The high temperatures in that Met Office prediction look very similar to the actual temperatures the country is enduring—or expected to endure—during the current heatwave that has spread across Europe.
High Temperatures Predicted for 2050 in England, France
In a July 15th Twitter message, Cai Perry of the UK showed a side-by-side comparison, writing: “On the left is a 2020 Met Office prediction of what a 2050 summer heatwave could look like. On the right is a BBC weather forecast made this morning, for this coming Tuesday. The Climate Crisis is real and it’s happening now. Wake the f**k up.”
On the left is a 2020 Met Office prediction of what a 2050 summer heatwave could look like.
On the right is a BBC weather forecast made this morning, for this coming Tuesday.
The Climate Crisis is real and it's happening now. Wake the f**k up. pic.twitter.com/9ZMMIrveFY
— Cai Parry (@CaiParryUK) July 15, 2022
Meanwhile, in France, a forecaster in 2014 ran a similar temperature model for that country.
At the time, TV presenter on France’s TF1, Évelyne Dhéliat, showed a high of up to 43° Celsius—109.4 Fahrenheit— and around 30° to 34° Celsius—86° to 93.2° Fahrenheit— across most of the country for one day in August 2050. Again, those numbers are bearing out now as current forecasts predict new record-high temperatures on Monday in the south of France after issuing warnings of the mercury rising to 41° Celsius—105.8° Fahrenheit—on Sunday.
This week, Dhéliat referred to the similarities in temperatures to her 2050 forecast made eight years ago with the actual ones now as “frightening,” according to The Connexion.
The current heatwave has led to deadly wildfires in Portugal, where at least 238 people have died; in the southwest part of France, over 12,000 people have been evacuated. Drought alerts have also been issued across a large part of the continent, Politico reported.
Following Cai Parry’s tweet in the UK, atmospheric scientist Dr. Simon Lee sent a similar Tweet that compared the temperatures predicted there in the 2050 weather forecast with the ones happening today.
Current Heatwave Offers ‘Insight into the Future’
But in a follow-up post to that one, Lee advised: “I don’t think you can interpret this as climate change occurring ‘faster than anticipated.’ Climate models have shown that 40C is possible in the UK in the current climate, just very rare. My point is that what is coming on Tuesday gives an insight into the future.”
He added in another tweet that the 40° Celsius predictions in the 2050 modeling is actually less extreme than what is occurring now in 2022.
In the present climate, 40C represents a new extreme, which is becoming more likely due to climate change (https://t.co/2nlOmWHo8W). Both the 2050 and 2022 forecasts are showing extreme events, but 40C in the 2050 forecast is less extreme than the 40C in 2022.

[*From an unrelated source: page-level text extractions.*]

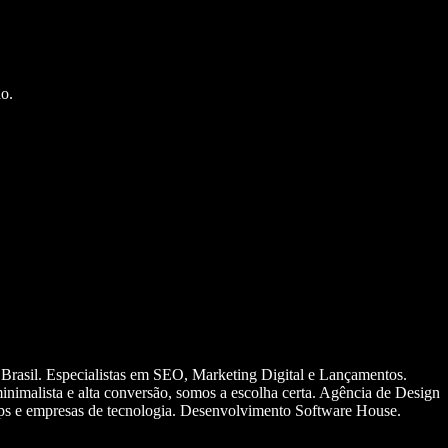
o.
 Brasil. Especialistas em SEO, Marketing Digital e Lançamentos.
nimalista e alta conversão, somos a escolha certa. Agência de Design
ups e empresas de tecnologia. Desenvolvimento Software House.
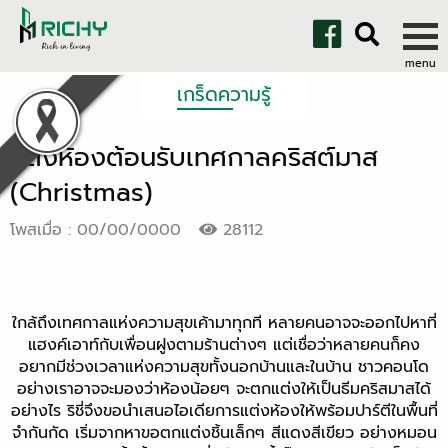
เกร็ดความรู้
แต่งห้องต้อนรับเทศกาลคริสต์มาส
(Christmas)
โพสเมื่อ : 00/00/0000
28112
ใกล้ถึงเทศกาลแห่งความสุขเค้ามาทุกที หลายคนอาจจะออกไปหาที่
แฮงค์เอาท์กับเพื่อนฝูงตามร้านต่างๆ แต่เชื่อว่าหลายคนก็คง
อยากมีช่วงเวลาแห่งความสุขทั้งนอกบ้านและในบ้าน ชาวคอนโด
อย่างเราอาจจะมองว่าห้องน้อยๆ จะตกแต่งให้เป็นธีมคริสมาสได้
อย่างไร ริชี่จึงขอนำเสนอไอเดียการแต่งห้องให้พร้อมปาร์ตีในพื้นที่
จำกันกัด เริ่มจากหาขอตกแต่งชิ้นเล็กๆ สีแดงสีเขียว อย่างหมอน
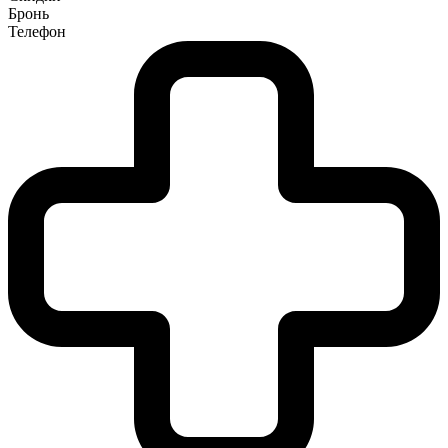
Бронь
Телефон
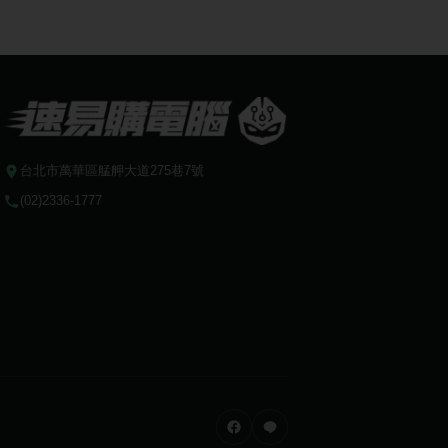
台北市萬華區艋舺大道275巷7號
(02)2336-1777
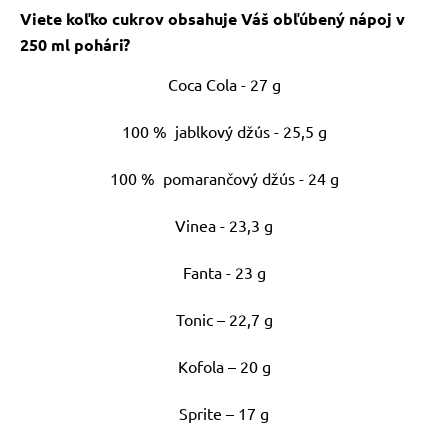
Viete koľko cukrov obsahuje Váš obľúbený nápoj v
250 ml pohári?
Coca Cola - 27 g
100 % jablkový džús - 25,5 g
100 % pomarančový džús - 24 g
Vinea - 23,3 g
Fanta - 23 g
Tonic – 22,7 g
Kofola – 20 g
Sprite – 17 g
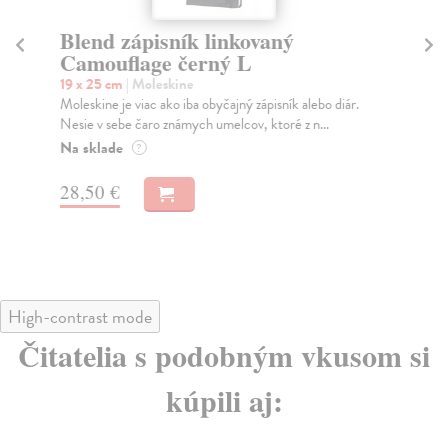
Blend zápisník linkovaný
Z
Camouflage černý L
Im
li
19 x 25 cm
| Moleskine
Moleskine je viac ako iba obyčajný zápisník alebo diár.
13 
Nesie v sebe čaro známych umelcov, ktoré z n...
Záp
Imp
Na sklade
?
parí
Na
28,50 €
30
High-contrast mode
Čitatelia s podobným vkusom si
kúpili aj:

— Dr Simon Lee (@SimonLeeWx) July 15, 2022
Climate Change is Real
While meteorologists and weather experts emphasize a single event cannot and should not be directly linked to overall climate change in recent history, climate change has been at the forefront in contributing to hazards in weather cycles. With the long-term shifts in temperatures and weather patterns, such as hurricanes, droughts and wildfires, flooding, and high winds, the earth is witnessing a new scale of destruction and devastation.
The last year alone was a series of devastating climate disasters, as was evident through Cyclone Idai and the southeast Asia flooding, in various parts of the world in India, Pakistan, and Europe.